### [Task material]
* * * *
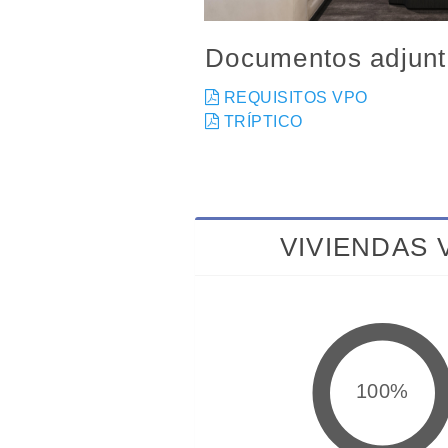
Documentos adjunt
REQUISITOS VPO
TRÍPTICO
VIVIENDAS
* * * *
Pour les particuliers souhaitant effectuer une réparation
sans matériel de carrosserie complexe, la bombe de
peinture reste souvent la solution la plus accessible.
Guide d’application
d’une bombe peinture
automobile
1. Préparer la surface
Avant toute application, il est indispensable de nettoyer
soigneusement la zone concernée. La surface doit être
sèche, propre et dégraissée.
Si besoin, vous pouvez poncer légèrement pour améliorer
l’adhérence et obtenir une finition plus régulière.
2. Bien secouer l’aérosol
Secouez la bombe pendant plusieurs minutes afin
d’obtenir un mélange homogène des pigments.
* * * *
### [What you need to do]
Above are the records; print exactly the lines from the line with "1. Préparer la surface" to the line with "Secouez la bombe", including both, and nothing else.

### [Output of the exercise]
1. Préparer la surface
Avant toute application, il est indispensable de nettoyer
soigneusement la zone concernée. La surface doit être
sèche, propre et dégraissée.
Si besoin, vous pouvez poncer légèrement pour améliorer
l’adhérence et obtenir une finition plus régulière.
2. Bien secouer l’aérosol
Secouez la bombe pendant plusieurs minutes afin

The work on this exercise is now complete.